A fascinating biography of the sixth prime minister of Israel that explains how the pre-state terrorist became the first Israeli leader to sign a peace treaty with an Arab country.
Reviled as a fascist demagogue by his great rival Ben-Gurion, venerated by Israel’s underclass, the first Israeli to win the Nobel Peace Prize, a proud Jew but not a conventionally religious one, Menachem Begin was a complex and controversial figure. Born in Poland in 1913, Begin was a youthful admirer of the Revisionist Zionist Ze’ev Jabotinsky, and soon became a leader within Jabotinsky’s Betar movement. A powerful orator and mesmerizing public figure, Begin was imprisoned by the Soviets in 1940, joined the Free Polish Army in 1942, and arrived in Palestine as a Polish soldier shortly thereafter. Joining the underground paramilitary Irgun in 1944 [actually 1943, if not earlier], he achieved instant notoriety for the organization’s devastating bombings of British military installations and other violent acts.

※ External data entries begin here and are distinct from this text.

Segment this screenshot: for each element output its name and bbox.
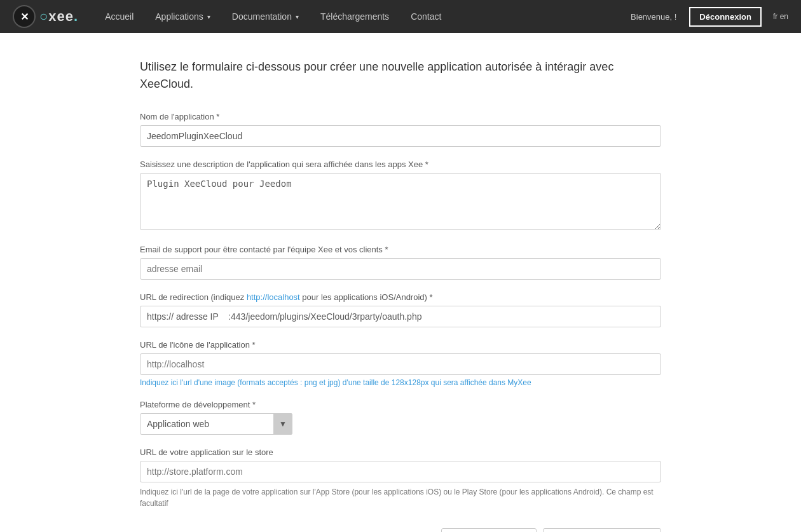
redirect-url-label: URL de redirection (indiquez http://loca… xyxy=(140,292,661,302)
description-input[interactable]: Plugin XeeCloud pour Jeedom xyxy=(140,173,661,230)
navbar: ✕ ○xee. Accueil Applications ▾ Documenta… xyxy=(0,0,801,33)
nav-contact[interactable]: Contact xyxy=(403,6,449,27)
logo-text: ○xee. xyxy=(39,8,78,25)
nav-telechargements[interactable]: Téléchargements xyxy=(313,6,397,27)
chevron-down-icon: ▾ xyxy=(296,13,299,20)
logo[interactable]: ✕ ○xee. xyxy=(13,5,78,28)
email-input[interactable] xyxy=(140,258,661,280)
store-url-group: URL de votre application sur le store In… xyxy=(140,447,661,509)
email-label: Email de support pour être contacté par … xyxy=(140,245,661,254)
deconnexion-button[interactable]: Déconnexion xyxy=(689,7,762,27)
app-name-label: Nom de l'application * xyxy=(140,112,661,121)
description-label: Saisissez une description de l'applicati… xyxy=(140,160,661,169)
redirect-url-group: URL de redirection (indiquez http://loca… xyxy=(140,292,661,327)
icon-url-hint: Indiquez ici l'url d'une image (formats … xyxy=(140,378,661,387)
platform-select-wrapper: Application web iOS Android ▼ xyxy=(140,413,292,435)
app-name-group: Nom de l'application * xyxy=(140,112,661,147)
description-group: Saisissez une description de l'applicati… xyxy=(140,160,661,232)
redirect-url-input[interactable] xyxy=(140,306,661,327)
create-button[interactable]: Créer mon application xyxy=(543,528,661,532)
back-button[interactable]: Revenir en arrière xyxy=(441,528,537,532)
icon-url-group: URL de l'icône de l'application * Indiqu… xyxy=(140,340,661,387)
chevron-down-icon: ▾ xyxy=(207,13,210,20)
store-url-label: URL de votre application sur le store xyxy=(140,447,661,457)
page-intro: Utilisez le formulaire ci-dessous pour c… xyxy=(140,58,661,93)
icon-url-label: URL de l'icône de l'application * xyxy=(140,340,661,350)
icon-url-input[interactable] xyxy=(140,353,661,375)
store-url-hint: Indiquez ici l'url de la page de votre a… xyxy=(140,486,661,509)
welcome-text: Bienvenue, ! xyxy=(631,12,676,22)
nav-applications[interactable]: Applications ▾ xyxy=(147,6,218,27)
form-buttons: Revenir en arrière Créer mon application xyxy=(140,528,661,532)
email-group: Email de support pour être contacté par … xyxy=(140,245,661,280)
platform-select[interactable]: Application web iOS Android xyxy=(140,413,292,435)
platform-group: Plateforme de développement * Applicatio… xyxy=(140,400,661,435)
main-content: Utilisez le formulaire ci-dessous pour c… xyxy=(127,58,674,532)
store-url-input[interactable] xyxy=(140,461,661,482)
nav-accueil[interactable]: Accueil xyxy=(97,6,141,27)
nav-documentation[interactable]: Documentation ▾ xyxy=(224,6,306,27)
platform-label: Plateforme de développement * xyxy=(140,400,661,409)
logo-icon: ✕ xyxy=(13,5,36,28)
lang-selector[interactable]: fr en xyxy=(773,12,788,21)
app-name-input[interactable] xyxy=(140,125,661,147)
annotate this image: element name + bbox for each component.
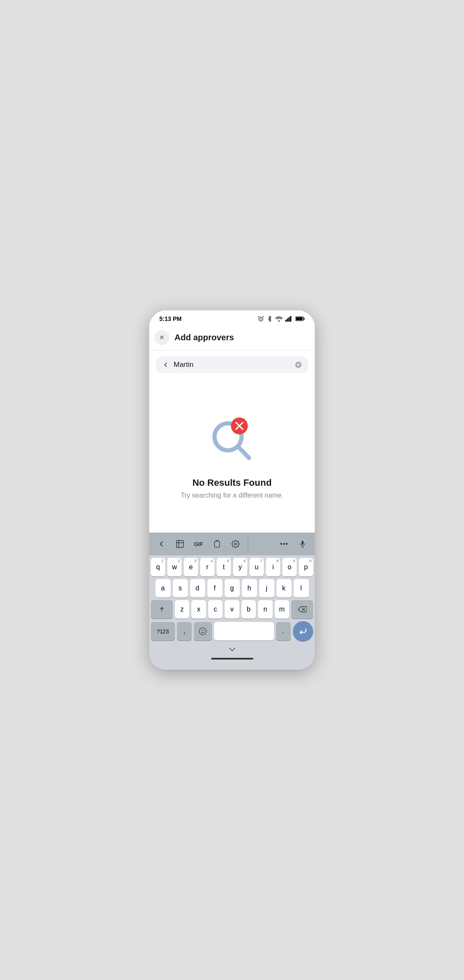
key-m[interactable]: m [275,600,290,619]
svg-line-14 [238,446,249,458]
key-x[interactable]: x [191,600,206,619]
status-bar: 5:13 PM [149,310,315,326]
keyboard-back-button[interactable] [153,536,169,552]
key-space[interactable] [214,622,274,641]
no-results-icon [205,412,260,467]
key-d[interactable]: d [190,579,205,598]
status-icons [257,315,305,322]
key-j[interactable]: j [259,579,274,598]
battery-icon [295,316,305,321]
keyboard-row-2: a s d f g h j k l [151,579,313,598]
signal-icon [285,316,293,322]
svg-rect-4 [290,316,291,322]
key-g[interactable]: g [225,579,240,598]
key-w[interactable]: w2 [167,558,182,576]
key-emoji[interactable] [194,622,212,641]
key-symbol[interactable]: ?123 [151,622,175,641]
key-o[interactable]: o9 [282,558,297,576]
keyboard-gif-button[interactable]: GIF [190,536,207,552]
search-container [149,350,315,379]
bluetooth-icon [267,315,273,322]
header: Add approvers [149,326,315,350]
no-results-subtitle: Try searching for a different name. [181,492,284,499]
home-indicator [211,658,253,660]
svg-point-20 [235,543,237,545]
key-p[interactable]: p0 [299,558,313,576]
keyboard-row-4: ?123 , . [151,621,313,641]
svg-rect-2 [287,318,288,322]
status-time: 5:13 PM [159,315,182,322]
search-bar [156,356,308,373]
key-i[interactable]: i8 [266,558,280,576]
alarm-icon [257,315,264,322]
keyboard-sticker-button[interactable] [172,536,188,552]
keyboard-row-3: z x c v b n m [151,600,313,619]
key-t[interactable]: t5 [217,558,231,576]
search-clear-button[interactable] [295,361,302,369]
svg-rect-6 [296,317,303,320]
svg-rect-21 [302,541,304,545]
keyboard-collapse-area [149,642,315,654]
search-input[interactable] [174,361,290,369]
phone-frame: 5:13 PM [149,310,315,670]
key-z[interactable]: z [175,600,190,619]
svg-rect-7 [303,318,304,320]
key-enter[interactable] [293,621,313,641]
key-y[interactable]: y6 [233,558,247,576]
svg-rect-1 [285,320,287,322]
wifi-icon [275,316,283,322]
toolbar-separator [248,538,248,550]
svg-point-27 [199,628,207,635]
keyboard-toolbar: GIF ••• [149,533,315,555]
keyboard-more-button[interactable]: ••• [276,536,292,552]
key-comma[interactable]: , [177,622,192,641]
key-shift[interactable] [151,600,173,619]
no-results-title: No Results Found [192,477,271,488]
page-title: Add approvers [174,333,234,342]
svg-rect-3 [289,317,290,322]
close-button[interactable] [154,330,169,345]
keyboard-area: GIF ••• [149,533,315,670]
bottom-bar [149,654,315,665]
search-back-button[interactable] [162,361,169,369]
keyboard-row-1: q1 w2 e3 r4 t5 y6 u7 i8 o9 p0 [151,558,313,576]
key-s[interactable]: s [173,579,188,598]
key-a[interactable]: a [156,579,171,598]
key-e[interactable]: e3 [184,558,198,576]
key-u[interactable]: u7 [249,558,264,576]
key-k[interactable]: k [276,579,292,598]
key-v[interactable]: v [225,600,239,619]
key-n[interactable]: n [258,600,273,619]
keyboard-mic-button[interactable] [295,536,311,552]
keyboard-settings-button[interactable] [228,536,244,552]
key-h[interactable]: h [242,579,257,598]
key-q[interactable]: q1 [151,558,165,576]
key-l[interactable]: l [294,579,309,598]
key-f[interactable]: f [207,579,223,598]
key-c[interactable]: c [208,600,223,619]
key-period[interactable]: . [276,622,291,641]
key-delete[interactable] [291,600,313,619]
svg-rect-19 [215,541,220,547]
svg-rect-18 [177,541,184,548]
key-r[interactable]: r4 [200,558,215,576]
keyboard-rows: q1 w2 e3 r4 t5 y6 u7 i8 o9 p0 a s d f g … [149,555,315,642]
key-b[interactable]: b [241,600,256,619]
keyboard-clipboard-button[interactable] [209,536,225,552]
no-results-area: No Results Found Try searching for a dif… [149,379,315,533]
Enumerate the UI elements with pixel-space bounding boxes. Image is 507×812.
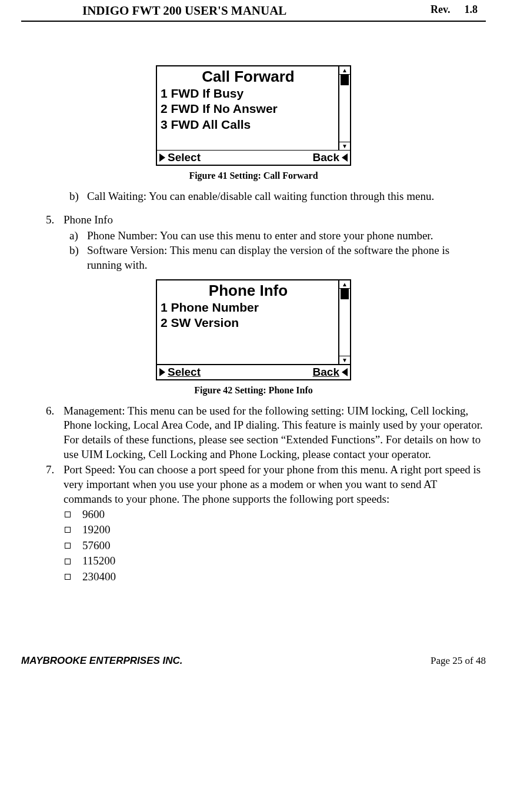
softkey-right-icon: [342, 368, 348, 376]
square-bullet-icon: [65, 512, 71, 517]
screen-title: Call Forward: [161, 68, 336, 86]
scroll-down-icon: ▼: [339, 142, 350, 150]
scroll-up-icon: ▲: [339, 280, 350, 289]
menu-item: 1 Phone Number: [161, 300, 336, 315]
page-header: INDIGO FWT 200 USER'S MANUAL Rev. 1.8: [21, 0, 486, 18]
list-label: b): [69, 243, 87, 272]
square-bullet-icon: [65, 559, 71, 564]
softkey-left-label: Select: [168, 366, 201, 379]
list-item: 230400: [82, 569, 116, 585]
doc-revision: Rev. 1.8: [431, 4, 478, 18]
rev-label: Rev.: [431, 4, 451, 16]
scrollbar: ▲ ▼: [338, 280, 350, 364]
softkey-left-icon: [159, 153, 165, 162]
footer-company: MAYBROOKE ENTERPRISES INC.: [21, 655, 183, 667]
list-label: 5.: [46, 213, 64, 228]
list-item: 115200: [82, 553, 115, 569]
softkey-left-label: Select: [168, 151, 201, 164]
softkey-right-label: Back: [313, 366, 339, 379]
menu-item: 2 SW Version: [161, 315, 336, 330]
scroll-thumb: [341, 289, 349, 299]
body-text: Port Speed: You can choose a port speed …: [64, 463, 486, 506]
doc-title: INDIGO FWT 200 USER'S MANUAL: [82, 4, 286, 18]
menu-item: 2 FWD If No Answer: [161, 101, 336, 116]
figure-caption: Figure 42 Setting: Phone Info: [21, 385, 486, 396]
menu-item: 1 FWD If Busy: [161, 86, 336, 101]
menu-item: 3 FWD All Calls: [161, 117, 336, 132]
footer-page-number: Page 25 of 48: [431, 655, 486, 667]
scroll-up-icon: ▲: [339, 66, 350, 75]
screen-title: Phone Info: [161, 282, 336, 300]
rev-value: 1.8: [465, 4, 478, 16]
softkey-right-icon: [342, 153, 348, 162]
body-text: Phone Number: You can use this menu to e…: [87, 229, 433, 243]
body-text: Software Version: This menu can display …: [87, 243, 486, 272]
body-text: Call Waiting: You can enable/disable cal…: [87, 189, 434, 204]
list-item: 19200: [82, 522, 111, 538]
scroll-thumb: [341, 75, 349, 85]
lcd-screen-call-forward: Call Forward 1 FWD If Busy 2 FWD If No A…: [156, 65, 351, 166]
list-item: 57600: [82, 538, 111, 554]
list-label: 6.: [46, 404, 64, 462]
square-bullet-icon: [65, 543, 71, 549]
lcd-screen-phone-info: Phone Info 1 Phone Number 2 SW Version ▲…: [156, 279, 351, 380]
page-footer: MAYBROOKE ENTERPRISES INC. Page 25 of 48: [0, 655, 507, 667]
scroll-down-icon: ▼: [339, 356, 350, 364]
scrollbar: ▲ ▼: [338, 66, 350, 150]
square-bullet-icon: [65, 527, 71, 533]
header-divider: [21, 21, 486, 22]
list-label: 7.: [46, 463, 64, 506]
softkey-left-icon: [159, 368, 165, 376]
list-item: 9600: [82, 507, 105, 523]
softkey-right-label: Back: [313, 151, 339, 164]
list-label: a): [69, 229, 87, 243]
body-text: Management: This menu can be used for th…: [64, 404, 486, 462]
figure-caption: Figure 41 Setting: Call Forward: [21, 171, 486, 181]
body-text: Phone Info: [64, 213, 113, 228]
list-label: b): [69, 189, 87, 204]
square-bullet-icon: [65, 574, 71, 580]
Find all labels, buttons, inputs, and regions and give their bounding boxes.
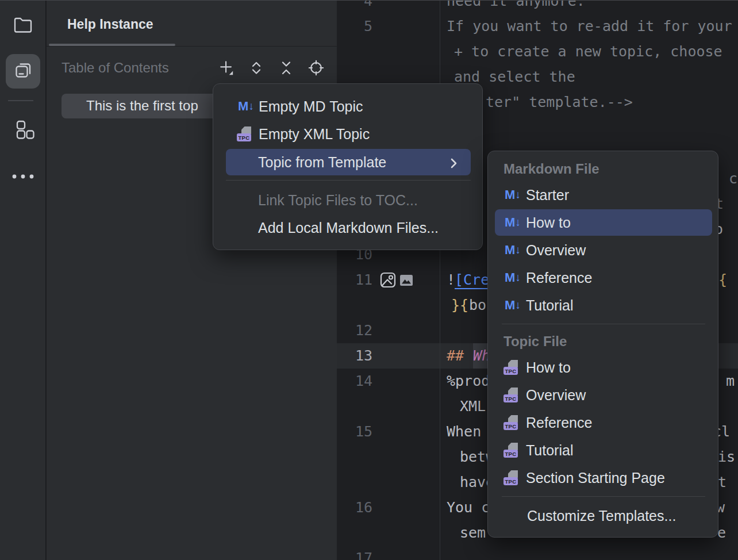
submenu-item-section-starting-page[interactable]: TPC Section Starting Page xyxy=(503,464,665,492)
submenu-section-markdown-file: Markdown File xyxy=(503,155,599,183)
submenu-item-label: Customize Templates... xyxy=(527,508,676,524)
structure-tool-button[interactable] xyxy=(6,114,40,148)
menu-item-link-topic-files: Link Topic Files to TOC... xyxy=(258,186,418,214)
submenu-item-label: Section Starting Page xyxy=(526,470,665,486)
menu-item-label: Topic from Template xyxy=(258,154,386,171)
submenu-item-label: Tutorial xyxy=(526,297,573,314)
instances-icon xyxy=(13,60,33,83)
expand-all-button[interactable] xyxy=(248,60,264,76)
submenu-item-customize-templates[interactable]: Customize Templates... xyxy=(527,502,676,530)
submenu-separator xyxy=(502,324,705,324)
line-number: 11 xyxy=(337,267,372,293)
app-window: Help Instance Table of Contents xyxy=(0,0,738,560)
submenu-item-tutorial-tpc[interactable]: TPC Tutorial xyxy=(503,436,573,464)
code-span: ! xyxy=(447,267,455,293)
topic-file-icon: TPC xyxy=(237,126,255,142)
markdown-file-icon: M↓ xyxy=(503,187,522,202)
topic-from-template-submenu: Markdown File M↓ Starter M↓ How to M↓ Ov… xyxy=(487,151,718,538)
topic-file-icon: TPC xyxy=(503,415,522,431)
window-top-border xyxy=(0,0,738,1)
code-span: c xyxy=(729,166,737,191)
topic-file-icon: TPC xyxy=(503,470,522,486)
submenu-item-overview-md[interactable]: M↓ Overview xyxy=(503,236,586,264)
code-span: + to create a new topic, choose xyxy=(454,39,731,64)
add-topic-button[interactable] xyxy=(218,60,235,76)
strip-divider xyxy=(8,100,33,101)
code-span: ## xyxy=(447,343,472,369)
topic-file-icon: TPC xyxy=(503,359,522,375)
toc-section-title: Table of Contents xyxy=(62,60,169,76)
line-number: 5 xyxy=(337,14,372,39)
submenu-item-tutorial-md[interactable]: M↓ Tutorial xyxy=(503,291,573,319)
code-span: need it anymore. xyxy=(447,0,585,14)
submenu-item-how-to-tpc[interactable]: TPC How to xyxy=(503,354,571,381)
markdown-file-icon: M↓ xyxy=(503,298,522,313)
submenu-item-starter[interactable]: M↓ Starter xyxy=(503,181,569,209)
topic-file-icon: TPC xyxy=(503,442,522,458)
code-span: bo xyxy=(469,293,486,318)
submenu-item-label: Reference xyxy=(526,415,592,431)
menu-item-add-local-markdown[interactable]: Add Local Markdown Files... xyxy=(258,214,439,241)
menu-item-label: Link Topic Files to TOC... xyxy=(258,192,418,209)
submenu-item-reference-tpc[interactable]: TPC Reference xyxy=(503,409,592,436)
code-span: If you want to re-add it for your xyxy=(447,14,732,39)
code-span: ter" template.--> xyxy=(486,90,633,115)
menu-item-empty-md-topic[interactable]: M↓ Empty MD Topic xyxy=(237,93,363,120)
markdown-file-icon: M↓ xyxy=(503,215,522,230)
toc-item-label: This is the first top xyxy=(86,98,198,114)
locate-topic-button[interactable] xyxy=(308,60,324,76)
submenu-item-label: How to xyxy=(526,214,571,231)
code-span-link[interactable]: [Cre xyxy=(455,267,489,293)
line-number: 17 xyxy=(337,546,372,560)
line-number: 15 xyxy=(337,419,372,444)
submenu-item-label: Reference xyxy=(526,270,592,286)
submenu-item-label: Overview xyxy=(526,387,586,404)
submenu-item-label: Starter xyxy=(526,187,569,204)
section-header-label: Topic File xyxy=(503,333,567,350)
panel-tab-help-instance[interactable]: Help Instance xyxy=(67,17,153,32)
line-number: 16 xyxy=(337,495,372,520)
submenu-arrow-icon xyxy=(451,158,457,171)
active-tab-underline xyxy=(49,44,175,46)
menu-item-label: Empty XML Topic xyxy=(259,126,370,143)
menu-separator xyxy=(226,180,471,181)
code-span: %prod xyxy=(447,369,490,394)
tool-window-strip xyxy=(0,0,46,560)
menu-item-label: Add Local Markdown Files... xyxy=(258,220,439,236)
markdown-file-icon: M↓ xyxy=(237,99,255,114)
collapse-all-button[interactable] xyxy=(278,60,294,76)
submenu-item-overview-tpc[interactable]: TPC Overview xyxy=(503,381,586,409)
folder-icon xyxy=(12,15,34,37)
submenu-item-reference-md[interactable]: M↓ Reference xyxy=(503,264,592,291)
line-number: 12 xyxy=(337,318,372,343)
add-topic-menu: M↓ Empty MD Topic TPC Empty XML Topic To… xyxy=(213,83,483,250)
more-tool-windows-button[interactable] xyxy=(6,160,40,194)
line-number-active: 13 xyxy=(337,343,372,369)
menu-item-empty-xml-topic[interactable]: TPC Empty XML Topic xyxy=(237,120,370,148)
project-tool-button[interactable] xyxy=(6,9,40,43)
toc-toolbar xyxy=(218,60,324,76)
submenu-section-topic-file: Topic File xyxy=(503,328,567,355)
menu-item-label: Empty MD Topic xyxy=(259,98,363,115)
code-span: e xyxy=(717,520,726,546)
submenu-separator xyxy=(502,496,705,497)
image-preview-icon[interactable] xyxy=(379,271,397,291)
code-span: m xyxy=(726,369,735,394)
panel-header: Help Instance xyxy=(47,0,337,47)
line-number: 14 xyxy=(337,369,372,394)
markdown-file-icon: M↓ xyxy=(503,243,522,258)
structure-icon xyxy=(11,120,34,143)
submenu-item-label: How to xyxy=(526,359,571,376)
image-thumbnail-icon[interactable] xyxy=(400,275,413,288)
markdown-file-icon: M↓ xyxy=(503,270,522,285)
image-gutter-icons xyxy=(379,271,413,291)
code-span: }{ xyxy=(451,293,468,318)
instances-tool-button[interactable] xyxy=(6,54,40,89)
topic-file-icon: TPC xyxy=(503,387,522,403)
more-icon xyxy=(11,172,35,182)
section-header-label: Markdown File xyxy=(503,161,599,177)
submenu-item-how-to-md[interactable]: M↓ How to xyxy=(495,209,712,236)
submenu-item-label: Tutorial xyxy=(526,442,573,459)
code-span: When xyxy=(447,419,490,444)
menu-item-topic-from-template[interactable]: Topic from Template xyxy=(226,149,471,175)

Intentionally left out of the newly established Israeli government, Begin’s right-leaning Herut political party became a fixture of the opposition to the Labor-dominated governments of Ben-Gurion and his successors, until the surprising parliamentary victory of his political coalition in 1977 made him prime minister of Israel. Welcoming Egyptian President Anwar Sadat to Israel and co-signing a peace treaty with him on the White House lawn in 1979, Begin accomplished what his predecessors could not. His welcoming of Ethiopian Jews and Vietnamese “boat people” was universally admired, and his decision to bomb Iraq’s nuclear reactor in 1981 is now regarded as an act of courageous foresight. But the disastrous invasion of Lebanon in 1982 to end the PLO’s shelling of Israel’s northern cities, combined with the aftereffects of a debilitating stroke and the death of his wife, led Begin to resign in 1983. He spent the next nine years in virtual seclusion, until his death in 1992. Begin was buried not alongside Israel’s prime ministers, but alongside the Irgun comrades who died in the struggle to create the Jewish national home to which he had devoted his life.